In the bright, well-windowed Vestibule are some interesting pieces of furniture. The table on which the Visitor's Book sits is part of what the Georgian period called a set of dining tables. It is one of the few remaining pieces of furniture from the original Government House in Fort Townshend. Opposite is a sofa that is part of the furniture ordered for this house in 1829.
Moving into the Hall we see, on the right, a classically-detailed mantlepiece above which is a portrait of Queen Elizabeth. Opposite is the Grinling Gibbons style plaque which lists all the Governors of Newfoundland from the time of Henry Osborne in 1729.
Above is the first of a series of ceilings by Alexander Pindikowsky, a Polish fresco-painter who, having been convicted of forgery, did part of his sentence working here and in the Colonial Building.
The crossing of the Hall and the Passage becomes a kind of sacred space for here stand the colours of the Royal Newfoundland regiment.
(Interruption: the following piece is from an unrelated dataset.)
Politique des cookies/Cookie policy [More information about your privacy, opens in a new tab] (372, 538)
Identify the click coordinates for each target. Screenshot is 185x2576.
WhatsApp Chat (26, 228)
The original colours, which were presented in World War I, are set in the niche.
Lighting the Passage is an oval gallery above which is a domed skylight. The walls and doors of the rooms above which face on the gallery are curved to enhance the effect of the space.
At the eastern end of this passage, beside the Lieutenant-Governor's Office, is a superbly delicate semi-circular staircase leading to the upper floor with masonry steps, cast-iron balusters and a mahogany rail. This was, not surprisingly, one of the features that contributed to the cost of the building; now we would say it contributed more to the elegance of Government House.